NEWARK, NJ - A Bridgewater man pleaded guilty Tuesday to accepting $8,000 in bribes to allow a demolition contractor to use non-union workers in a building project, according to a release from the United States Attorney District of New Jersey.
John Adams, 58, pleaded guilty before U.S. District Judge Esther Salas in Newark federal court, the release said, to charges of one count of accepting between $5,000 and $10,000 in bribes from an employer working on the New York Times building in Edison.
According to the release, this is in violation of a collective bargaining agreement.
Adams, the release said, is the business manager for Laborers Local 594 in Middlesex County, part of the Laborers International Union of North America. When the New York Times building in Edison was renovated in 2009, the release said, DAMICO Inc. was hired to do demolition work, and was obligated to use only union workers, pursuant to a collective bargaining agreement with Local 594.

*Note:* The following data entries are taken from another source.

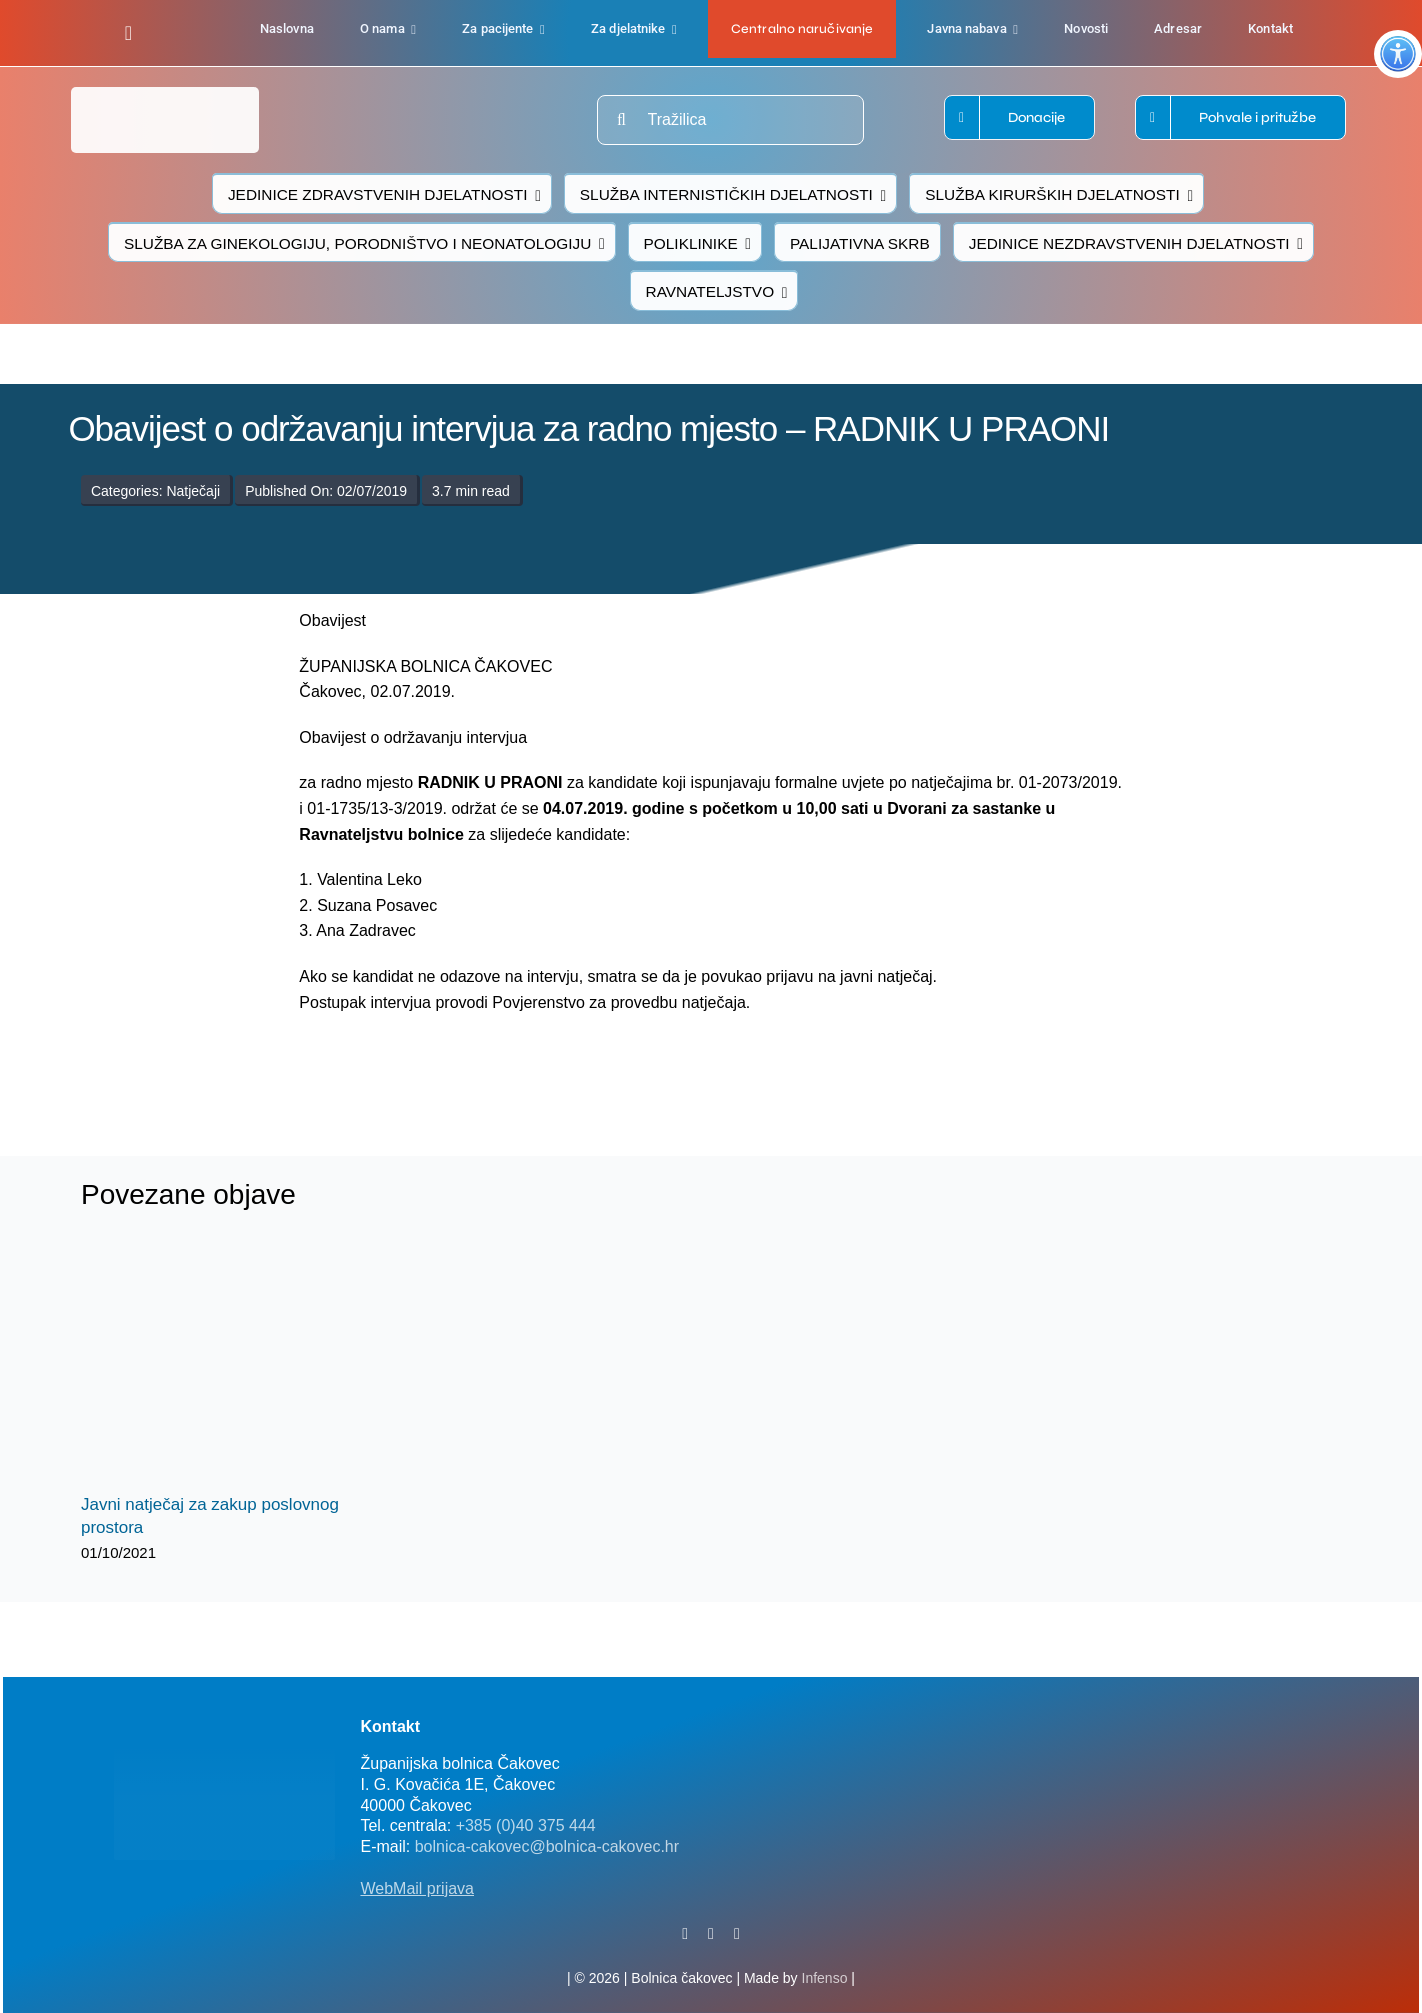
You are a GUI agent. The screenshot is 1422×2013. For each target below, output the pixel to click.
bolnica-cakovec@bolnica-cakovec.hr (547, 1846)
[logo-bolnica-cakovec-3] (443, 1062)
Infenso (825, 1978)
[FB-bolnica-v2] (1041, 1714)
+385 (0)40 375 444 (526, 1825)
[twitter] (711, 1934)
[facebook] (128, 33)
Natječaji (193, 491)
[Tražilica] (730, 120)
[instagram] (737, 1934)
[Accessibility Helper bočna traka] (1398, 54)
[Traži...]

The collective bargaining agreement regulates employee duties, employer responsibilities and health care and pension benefits.
Adams, the release said, was required to make sure DAMICO followed the agreement.

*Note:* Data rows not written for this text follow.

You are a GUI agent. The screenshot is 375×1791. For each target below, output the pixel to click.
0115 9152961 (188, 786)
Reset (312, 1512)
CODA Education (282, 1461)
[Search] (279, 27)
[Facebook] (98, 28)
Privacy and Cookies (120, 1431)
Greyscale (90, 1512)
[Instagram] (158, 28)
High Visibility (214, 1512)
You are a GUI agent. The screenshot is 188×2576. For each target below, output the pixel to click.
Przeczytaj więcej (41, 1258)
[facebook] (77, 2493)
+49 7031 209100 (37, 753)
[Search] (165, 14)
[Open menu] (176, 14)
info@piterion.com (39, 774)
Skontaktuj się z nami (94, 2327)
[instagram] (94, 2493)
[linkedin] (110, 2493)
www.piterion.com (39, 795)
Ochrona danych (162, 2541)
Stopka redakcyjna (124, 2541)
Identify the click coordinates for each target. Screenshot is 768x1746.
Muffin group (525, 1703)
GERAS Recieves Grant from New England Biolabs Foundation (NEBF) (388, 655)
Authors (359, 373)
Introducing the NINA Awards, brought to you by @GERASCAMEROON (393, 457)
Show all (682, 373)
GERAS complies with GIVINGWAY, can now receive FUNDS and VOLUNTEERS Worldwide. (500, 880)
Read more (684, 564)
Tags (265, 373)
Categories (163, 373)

During a 10-month period, the release said, Adams was paid about $8,000 to allow DAMICO to use up to 18 non-union workers on a weekly basis. Because of that, the release, DAMICO cost Local 594 union dues and benefit plan contributions.

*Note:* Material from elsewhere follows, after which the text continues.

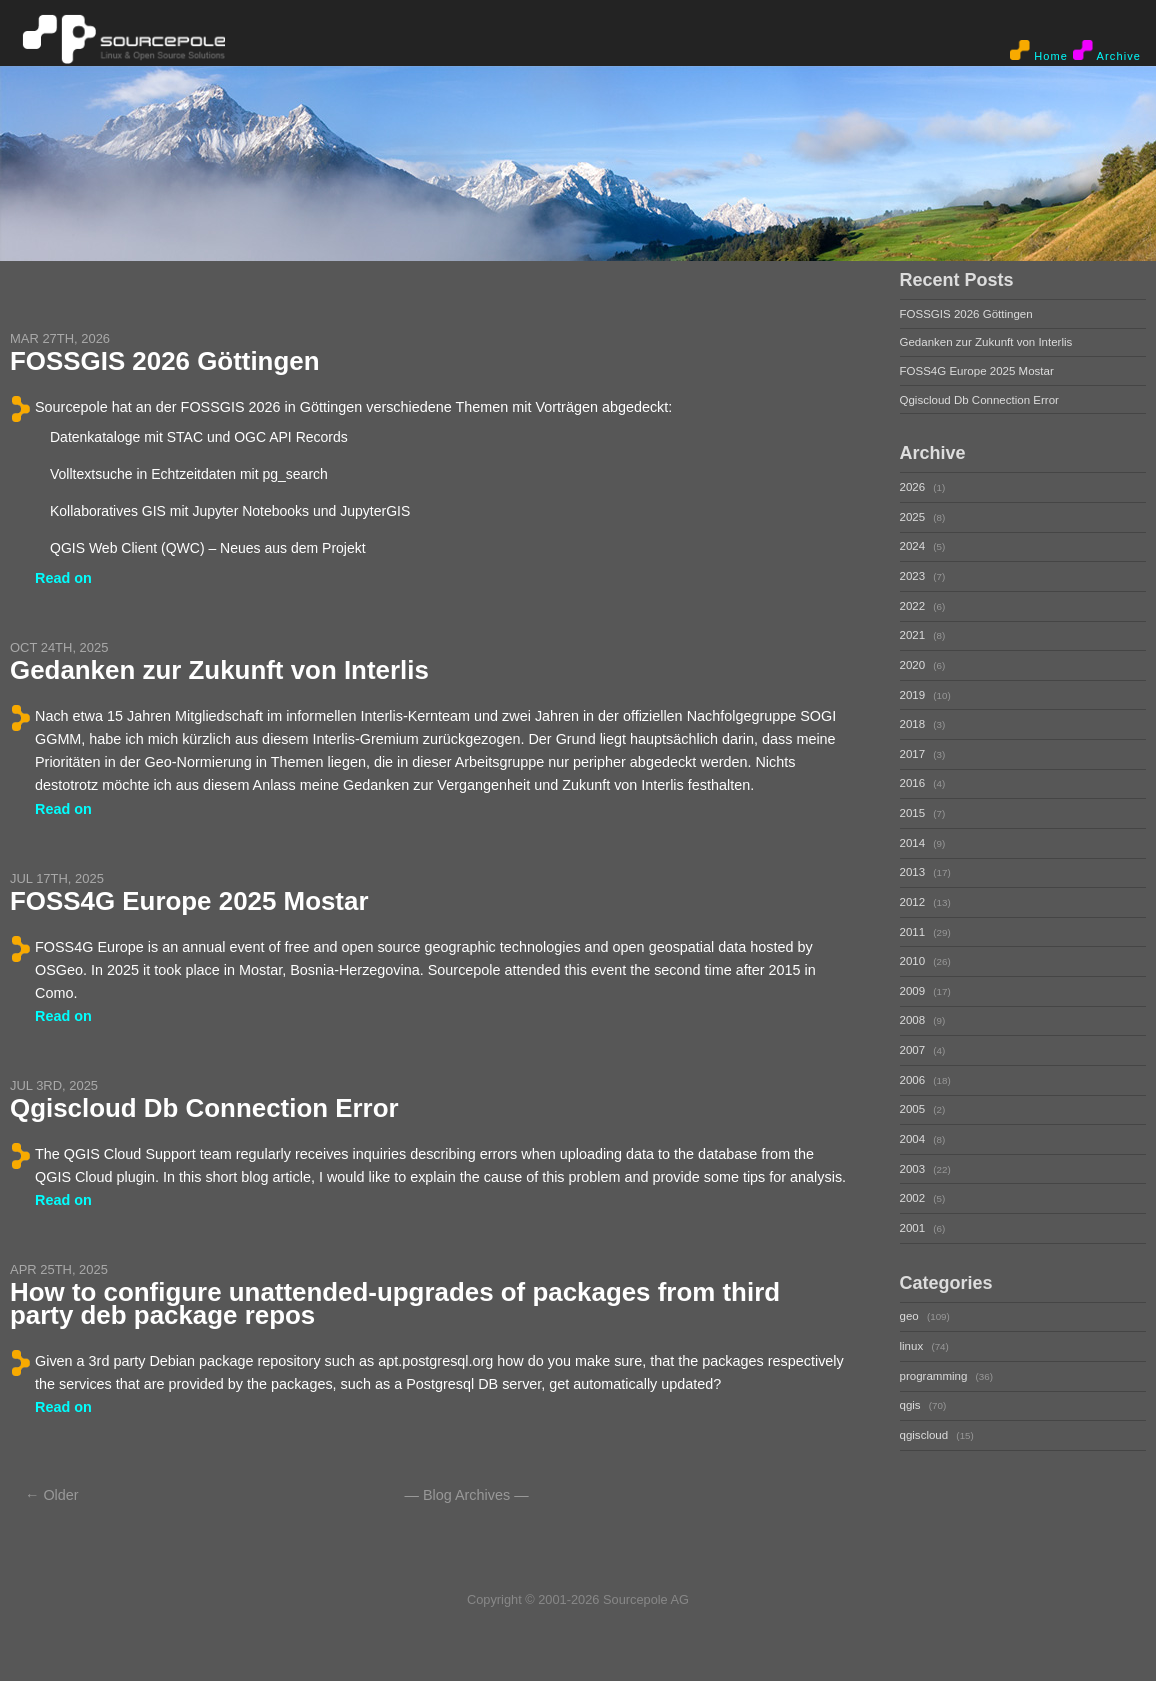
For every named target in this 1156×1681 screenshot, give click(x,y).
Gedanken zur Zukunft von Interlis (219, 670)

As the project was finishing, the union learned of the violations and filed an arbitration claim, the release said. An arbitrator ruled in favor of the union in May 2013, the release said, and charged DAMICO's owners $50,000 in restitution for lost wages and benefit plan remittances.
Adams, the release said, is responsible, along with company owners, for repaying $204,000 in losses to the union's benefits plan.
With the bribery charge, the release said, Adams faces a maximum potential penalty of five years in prison and a $250,000 fine. Sentencing will be Jan. 5, 2015.
According to the release, U.S. Attorney Paul J. Fishman credited the investigation leading to the plea to agents of the Department of Labor; Office of Inspector General, under the direction of Special Agent in Charge Cheryl Garcia; and special agents of the FBI, under the direction of Special Agent in Charge Aaron T. Ford.